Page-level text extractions
--

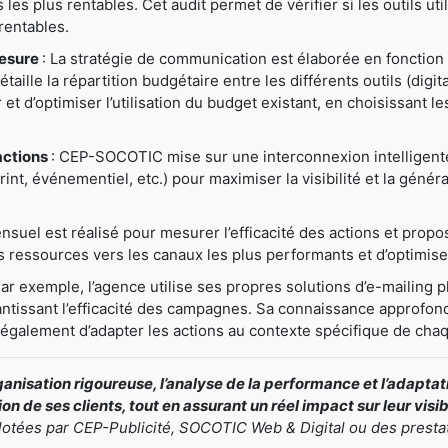
ns les plus rentables. Cet audit permet de vérifier si les outils u
rentables.
mesure
: La stratégie de communication est élaborée en fonction 
ille la répartition budgétaire entre les différents outils (digital
er et d’optimiser l’utilisation du budget existant, en choisissant 
actions
: CEP-SOCOTIC mise sur une interconnexion intelligente e
nt, événementiel, etc.) pour maximiser la visibilité et la généra
nsuel est réalisé pour mesurer l’efficacité des actions et prop
ressources vers les canaux les plus performants et d’optimiser
Par exemple, l’agence utilise ses propres solutions d’e-mailing pl
antissant l’efficacité des campagnes. Sa connaissance approfond
t également d’adapter les actions au contexte spécifique de chaq
nisation rigoureuse, l’analyse de la performance et l’adapt
n de ses clients, tout en assurant un réel impact sur leur visi
ilotées par CEP-Publicité, SOCOTIC Web & Digital ou des presta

--

• Problem: Find and copy each line of the data where "SOCOTIC" is present.

• Expected answer:
: CEP-SOCOTIC mise sur une interconnexion intelligente e
ilotées par CEP-Publicité, SOCOTIC Web & Digital ou des presta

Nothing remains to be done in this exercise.